A livello globale, c’è sicuramente una maggiore coscienza dell’urgenza dell’ampliamento dei finanziamenti climatici, secondo questa linea le maggiori banche multilaterali per lo sviluppo ed alcune istituzioni hanno incrementato i loro obiettivi per il finanziamento climatico. Per citare due esempi, la Banca Mondiale ha annunciato a dicembre l’ambizioso obiettivo per un 35% di tutto il suo finanziamento destinato a generare co-benefici climatici nei prossimi cinque anni, sulla stessa linea, l’Europa, rispetto al 2013 ha più che raddoppiato i fondi raccolti per aiutare i paesi in via di sviluppo ad attenuare ed ad adattarsi all’impatto dei cambiamenti climatici. Infatti, L’UE, i suoi Stati membri (compreso il Regno Unito) e la Banca europea per gli investimenti costituiscono insieme il principale fornitore di finanziamenti pubblici per il clima ai paesi in via di sviluppo, con 23,2 miliardi di euro nel 2019, attraverso l’Alleanza mondiale contro il cambiamento climatico plus (GCCA+). I principali Fondi Internazionali per il Clima (meccanismi finanziari dell’UNFCCC), quali il Fondo Verde, il Fondo di Adattamento ed il Fondo Mondiale per l’Ambiente hanno finanziato complessivamente all’incirca 27 miliardi di euro e rivestono un altrettanto ruolo chiave nel finanziare progetti per l’adattamento o la mitigazione climatica nei paesi più vulnerabili, le cui condizioni di povertà delle componenti più fragili della società si sono acutizzate con la pandemia. 

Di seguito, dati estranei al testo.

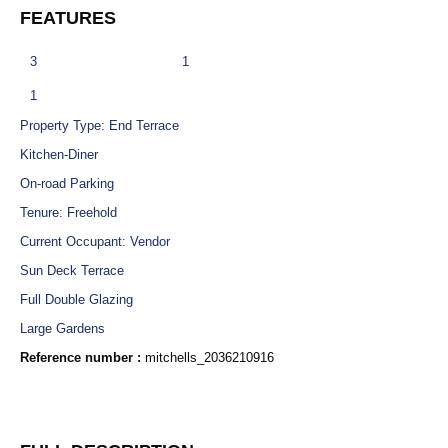
FEATURES
3
1
1
Property Type: End Terrace
Kitchen-Diner
On-road Parking
Tenure: Freehold
Current Occupant: Vendor
Sun Deck Terrace
Full Double Glazing
Large Gardens
Reference number :
mitchells_2036210916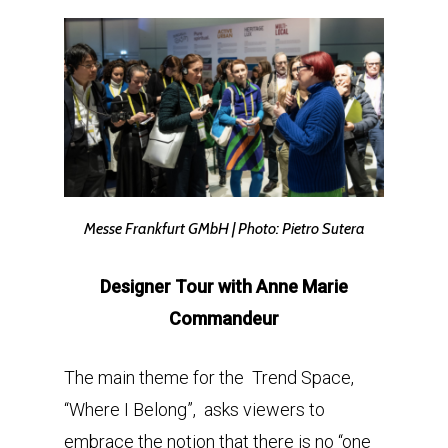
Messe Frankfurt GMbH | Photo: Pietro Sutera
Designer Tour with Anne Marie
Commandeur
The main theme for the Trend Space,
“Where I Belong”, asks viewers to
embrace the notion that there is no “one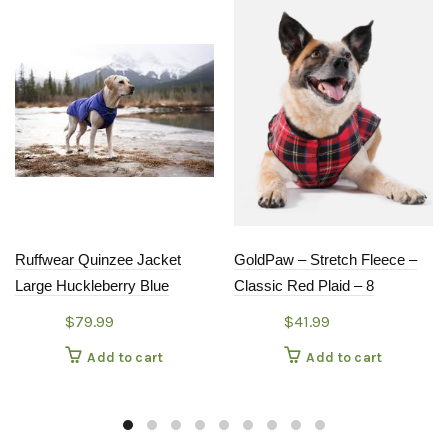
Ruffwear Quinzee Jacket
GoldPaw – Stretch Fleece –
Large Huckleberry Blue
Classic Red Plaid – 8
$
79.99
$
41.99
Add to cart
Add to cart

La crisi climatica e quella sanitaria sono interconnesse, dato che entrambe impattano negativamente il benessere ed i mezzi di sussistenza delle popolazioni, ed in particolar modo quelle più vulnerabili. Alla luce di ciò gli investimenti per il ‘recovery’ devono essere mirati ad affrontare entrambe queste crisi e soprattutto i piani di ‘green recovery’ devono incorporare la resilienza e l’adattamento al cambiamento climatico come elementi trasversali. Inoltre c’è un’opportunità per ampliare gli investimenti nelle soluzioni basate sulla natura (‘Nature-based solutions’), perché ecosistemi sani sostengono intere economie e società: forniscono cibo, sostengono i mezzi di sussistenza, aiutano a combattere il cambiamento climatico e proteggono dai disastri naturali. 

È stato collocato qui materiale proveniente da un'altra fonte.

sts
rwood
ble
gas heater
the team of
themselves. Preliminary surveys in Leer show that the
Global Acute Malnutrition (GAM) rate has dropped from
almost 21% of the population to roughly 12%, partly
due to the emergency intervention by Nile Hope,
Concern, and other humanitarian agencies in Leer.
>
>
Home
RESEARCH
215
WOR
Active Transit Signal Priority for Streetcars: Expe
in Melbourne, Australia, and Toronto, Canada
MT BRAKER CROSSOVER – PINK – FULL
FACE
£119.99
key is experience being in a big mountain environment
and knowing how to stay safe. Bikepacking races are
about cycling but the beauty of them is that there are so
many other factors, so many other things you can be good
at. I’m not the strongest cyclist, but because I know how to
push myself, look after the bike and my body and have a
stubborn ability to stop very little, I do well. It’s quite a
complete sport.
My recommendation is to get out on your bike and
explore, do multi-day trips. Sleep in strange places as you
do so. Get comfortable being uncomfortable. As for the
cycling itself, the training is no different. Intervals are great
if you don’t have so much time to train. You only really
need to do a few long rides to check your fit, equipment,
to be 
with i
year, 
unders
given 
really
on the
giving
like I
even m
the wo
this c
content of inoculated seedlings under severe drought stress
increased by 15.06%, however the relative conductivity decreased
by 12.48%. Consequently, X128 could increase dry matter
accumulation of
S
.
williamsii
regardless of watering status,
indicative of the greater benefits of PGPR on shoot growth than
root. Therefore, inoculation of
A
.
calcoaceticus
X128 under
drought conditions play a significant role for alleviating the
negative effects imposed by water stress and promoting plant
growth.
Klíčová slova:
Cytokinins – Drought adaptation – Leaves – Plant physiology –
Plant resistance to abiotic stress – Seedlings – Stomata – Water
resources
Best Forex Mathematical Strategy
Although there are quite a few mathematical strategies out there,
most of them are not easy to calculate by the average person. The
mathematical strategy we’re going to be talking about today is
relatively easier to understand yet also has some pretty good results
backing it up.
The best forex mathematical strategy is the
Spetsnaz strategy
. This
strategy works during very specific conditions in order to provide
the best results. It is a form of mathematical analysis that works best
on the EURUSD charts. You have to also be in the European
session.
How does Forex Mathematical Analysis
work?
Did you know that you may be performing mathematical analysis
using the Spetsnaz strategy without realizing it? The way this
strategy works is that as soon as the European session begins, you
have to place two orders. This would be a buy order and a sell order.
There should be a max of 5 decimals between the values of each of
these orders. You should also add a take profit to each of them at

Nei prossimi due anni si estima che i governi a livello mondiale spenderanno tra i 8 e i 15 triliardi di euro per riavviare l’economia mondiale, secondo un’affermazione del presidente dell’Istituto per le Risorse Mondiali (WRI per la sua sigla in inglese), un’economia mondiale che deve puntare alla resilienza e a basse emissioni di carbonio. 

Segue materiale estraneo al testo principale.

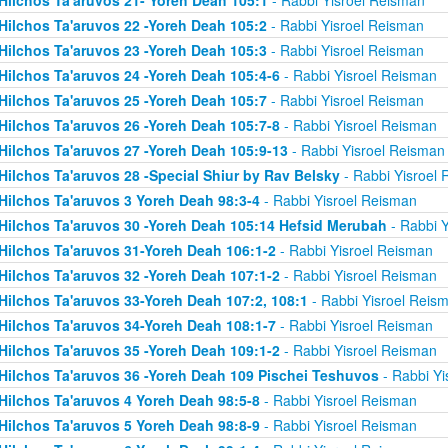
Hilchos Ta'aruvos 22 -Yoreh Deah 105:2
- Rabbi Yisroel Reisman
Hilchos Ta'aruvos 23 -Yoreh Deah 105:3
- Rabbi Yisroel Reisman
Hilchos Ta'aruvos 24 -Yoreh Deah 105:4-6
- Rabbi Yisroel Reisman
Hilchos Ta'aruvos 25 -Yoreh Deah 105:7
- Rabbi Yisroel Reisman
Hilchos Ta'aruvos 26 -Yoreh Deah 105:7-8
- Rabbi Yisroel Reisman
Hilchos Ta'aruvos 27 -Yoreh Deah 105:9-13
- Rabbi Yisroel Reisman
Hilchos Ta'aruvos 28 -Special Shiur by Rav Belsky
- Rabbi Yisroel
Hilchos Ta'aruvos 3 Yoreh Deah 98:3-4
- Rabbi Yisroel Reisman
Hilchos Ta'aruvos 30 -Yoreh Deah 105:14 Hefsid Merubah
- Rabbi Y
Hilchos Ta'aruvos 31-Yoreh Deah 106:1-2
- Rabbi Yisroel Reisman
Hilchos Ta'aruvos 32 -Yoreh Deah 107:1-2
- Rabbi Yisroel Reisman
Hilchos Ta'aruvos 33-Yoreh Deah 107:2, 108:1
- Rabbi Yisroel Reis
Hilchos Ta'aruvos 34-Yoreh Deah 108:1-7
- Rabbi Yisroel Reisman
Hilchos Ta'aruvos 35 -Yoreh Deah 109:1-2
- Rabbi Yisroel Reisman
Hilchos Ta'aruvos 36 -Yoreh Deah 109 Pischei Teshuvos
- Rabbi Yi
Hilchos Ta'aruvos 4 Yoreh Deah 98:5-8
- Rabbi Yisroel Reisman
Hilchos Ta'aruvos 5 Yoreh Deah 98:8-9
- Rabbi Yisroel Reisman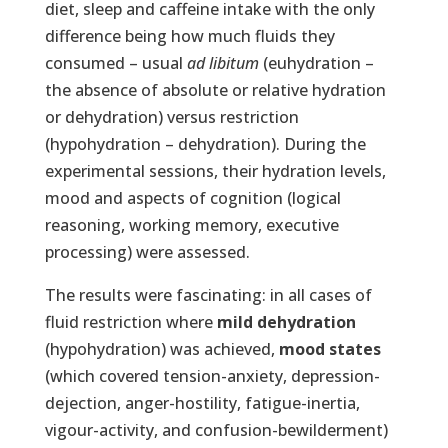
diet, sleep and caffeine intake with the only
difference being how much fluids they
consumed – usual
ad libitum
(euhydration –
the absence of absolute or relative hydration
or dehydration) versus restriction
(hypohydration – dehydration). During the
experimental sessions, their hydration levels,
mood and aspects of cognition (logical
reasoning, working memory, executive
processing) were assessed.
The results were fascinating: in all cases of
fluid restriction where
mild dehydration
(hypohydration) was achieved,
mood states
(which covered tension-anxiety, depression-
dejection, anger-hostility, fatigue-inertia,
vigour-activity, and confusion-bewilderment)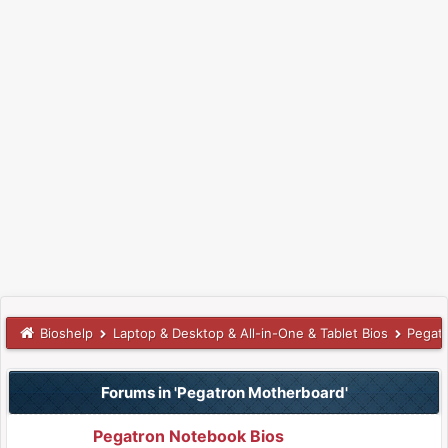
Bioshelp
Laptop & Desktop & All-in-One & Tablet Bios
Pegat
Forums in 'Pegatron Motherboard'
Pegatron Notebook Bios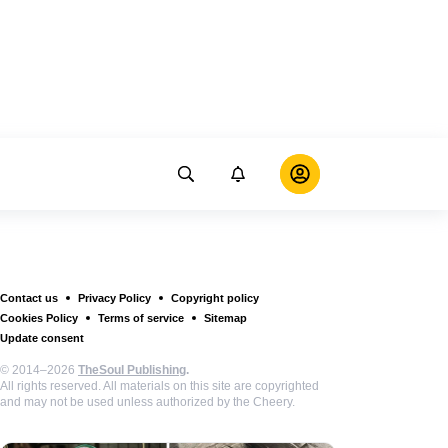
Contact us
Privacy Policy
Copyright policy
Cookies Policy
Terms of service
Sitemap
Update consent
© 2014–2026
TheSoul Publishing
.
All rights reserved. All materials on this site are copyrighted
and may not be used unless authorized by the Cheery.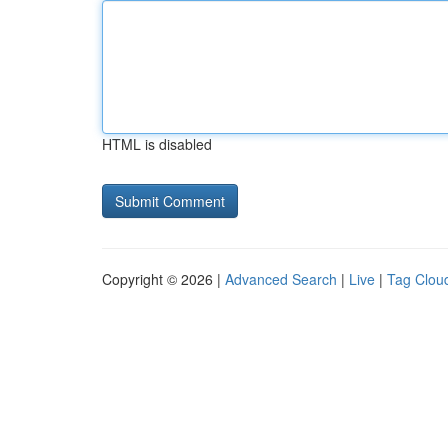
HTML is disabled
Copyright © 2026 |
Advanced Search
|
Live
|
Tag Clou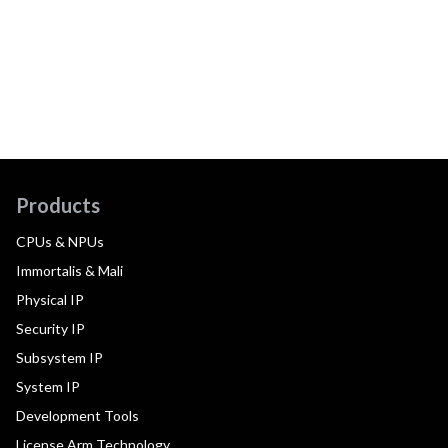
Products
CPUs & NPUs
Immortalis & Mali
Physical IP
Security IP
Subsystem IP
System IP
Development Tools
License Arm Technology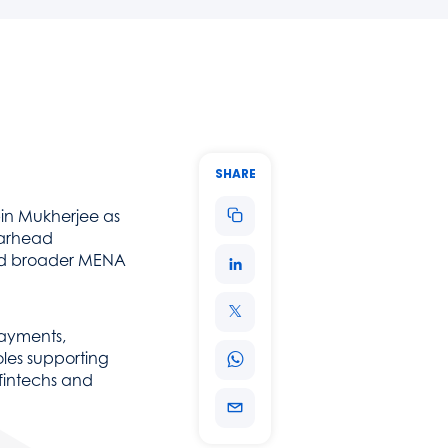
ecurity and scalability, helping organisations streamline payments, 
SHARE
in Mukherjee as
earhead
 and broader MENA
payments,
oles supporting
 fintechs and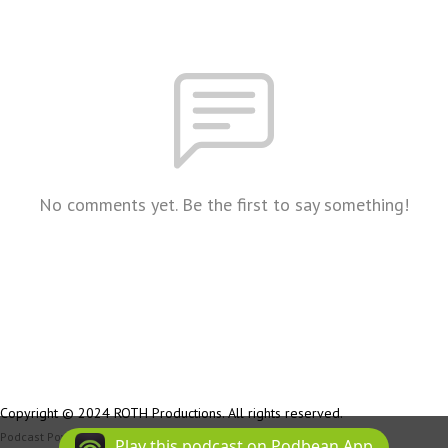
No comments yet. Be the first to say something!
Copyright © 2024 ROTH Productions. All rights reserved.
Podcast Powered By
Podbean
Play this podcast on Podbean App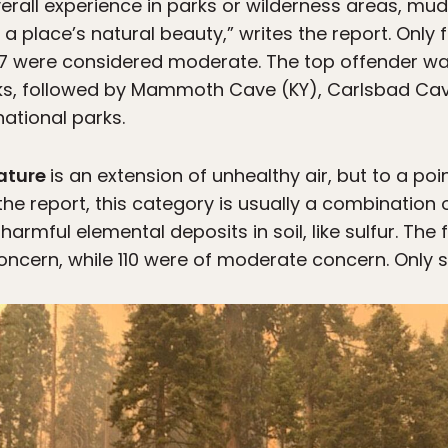
erall experience in parks or wilderness areas, mud
a place’s natural beauty,” writes the report. Only 
387 were considered moderate. The top offender 
ks, followed by Mammoth Cave (KY), Carlsbad Cav
national parks.
nature
is an extension of unhealthy air, but to a po
the report, this category is usually a combination 
harmful elemental deposits in soil, like sulfur. The
concern, while 110 were of moderate concern. Only s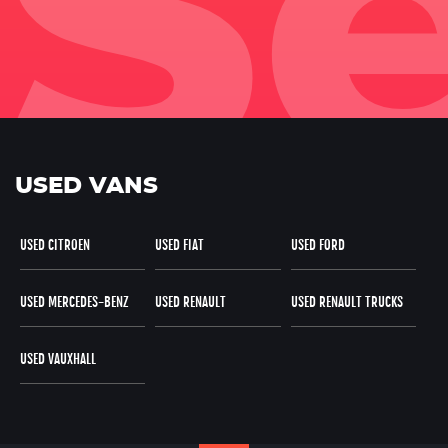
USED VANS
USED CITROEN
USED FIAT
USED FORD
USED MERCEDES-BENZ
USED RENAULT
USED RENAULT TRUCKS
USED VAUXHALL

Bisogna dunque impegnarsi in una risposta poliedrica, che realizzi l’interazione di mercato, istituzioni, cittadinanza attiva (a livello individuale e organizzato in enti intermedi) e imprese responsabili. Il che rimanda a un modello di sviluppo dove si comprenda l’importanza della sostenibilità ambientale, portando avanti gli sforzi della realizzazione di una economia circolare, basata sull’efficienza energetica dei processi produttivi, l’utilizzo di fonti rinnovabili di energia ed il rispetto per le risorse naturali. 

Martina Dorigo

BIOGRAFIA: 

Martina Dorigo è entrata a far parte del Fondo di Adapttamento (Adaptation Fund) come Analista di programma nel febbraio 2017. Prima di questo incarico, Martina ha lavorato per oltre tre anni nell’Unità di resilienza del Programma per lo Sviluppo delle Nazioni Unite e per il Programma Alimentare Mondiale per l’Iraq ed El Salvador. Martina ha esperienza nella progettazione, implementazione e gestione di progetti di riduzione del rischio di catastrofi, resilienza climatica e sicurezza alimentare ed è autrice e coautrice di pubblicazioni e documenti di conoscenza sui cambiamenti climatici e la riduzione del rischio di catastrofi. Martina ha conseguito un Master in Relazioni Internazionali presso l’Università LUISS di Roma, Italia. Parla inglese, italiano, spagnolo e francese.